LastTrainEast · 30/01/2021 14:36

Great second post OP.

Completely change the nature of the question if not satisfied with the first round. Well done.

ParadiseIsland · 30/01/2021 14:50

@clpsmum

Ffs very precious
Can you explain why the OP is precious @clpsmum?

What do you think that person meant by ‘the wrong end’? The baby’s nostrils?

clpsmum · 30/01/2021 14:55

@ParadiseIsland haven't read the full thread so sorry if I've missed some kind of back story that wasn't e planned in original post.

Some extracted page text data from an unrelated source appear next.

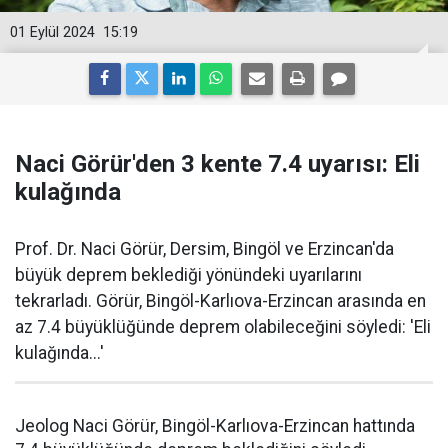
01 Eylül 2024
15:19
Naci Görür'den 3 kente 7.4 uyarısı: Eli
kulağında
Prof. Dr. Naci Görür, Dersim, Bingöl ve Erzincan'da
büyük deprem beklediği yönündeki uyarılarını
tekrarladı. Görür, Bingöl-Karlıova-Erzincan arasında en
az 7.4 büyüklüğünde deprem olabileceğini söyledi: 'Eli
kulağında...'
Jeolog Naci Görür, Bingöl-Karlıova-Erzincan hattında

No I think he meant child bum but it was on off the cuff remark/joke not a threat. Probably a bit stupid but doubt much thought was put into it

Mercury5000 · 30/01/2021 15:10

I would find that comment nauseating and disrespectful to my baby, even without knowing your backstory. Definitely not being precious.

ASandwichNamedKevin · 30/01/2021 15:11

@Seatime and @BogForLife you've articulated better than me.

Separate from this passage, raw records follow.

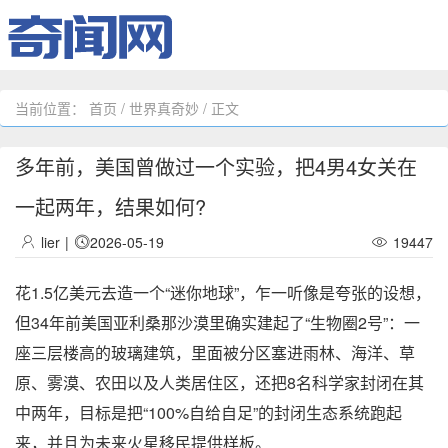
当前位置：
首页
/
世界真奇妙
/ 正文
多年前，美国曾做过一个实验，把4男4女关在
一起两年，结果如何?
lier
|
2026-05-19
19447
花1.5亿美元去造一个“迷你地球”，乍一听像是夸张的设想，
但34年前美国亚利桑那沙漠里确实建起了“生物圈2号”：一
座三层楼高的玻璃建筑，里面被分区塞进雨林、海洋、草
原、雾漠、农田以及人类居住区，还把8名科学家封闭在其
中两年，目标是把“100%自给自足”的封闭生态系统跑起
来，并且为未来火星移民提供样板。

OP I'm sorry your dad was abusive when you were children.
You dont have any obligation to see him.
He has no intrinsic right to see you or your baby.

For what it's worth, I thought this as soon as I read the comment and asked DH too and he said 'eugh, who said that?' (we have a 6 month old nephew so I asked what he'd say if someone said it about him).

I didn't see any humour in it, pretty repulsed.

@WombatChocolate the term is not 'child porn', it's images of child sexual abuse.
Children don't consent to have those photos taken.
It doesn't matter what the images were, young children shouldn't have been exposed to theit father's use of pornography.

CandidaAlbicans2 · 30/01/2021 15:40

I still haven't resolved my complicated feelings around my childhood and my father

Clearly, and I think that's what's turned a harmless jokey comment into something you don't like. Do you think he's a potential paedophile, or do you just not like him that much?

CurlyhairedAssassin · 30/01/2021 15:55

Do you think he's a potential paedophile, or do you just not like him that much?

This person's boundaries are very dodgy. Intentionally showing a minor sexual content is child abuse. At what point does not being bothered about a child seeing pornography just lying about switch from being accidental to being neglectful to being actual sexual abuse (as defined in law).

Just, urgh............ that so many people can't see this. It's nothing to do with "not liking" this person and everything to do with OP's instincts that he's not to be trusted.

CurlyhairedAssassin · 30/01/2021 15:58

And who knows what he is actually accessing these days, anyway? Pre-internet, "dirty magazines" or videos were not hugely easy to get hold of. People can access extreme stuff within a few clicks these days. It's not like OP can ask her father "So.......have you still got a huge porn collection, Dad? Have you moved onto internet porn now, with a stash of downloaded images and videos?"

daisypond · 30/01/2021 15:59

[quote clpsmum]@ParadiseIsland haven't read the full thread so sorry if I've missed some kind of back story that wasn't e planned in original post.

No I think he meant child bum but it was on off the cuff remark/joke not a threat. Probably a bit stupid but doubt much thought was put into it[/quote]
Why comment, then, if you haven’t read the thread, or at least the OP’s posts? You have missed the backstory.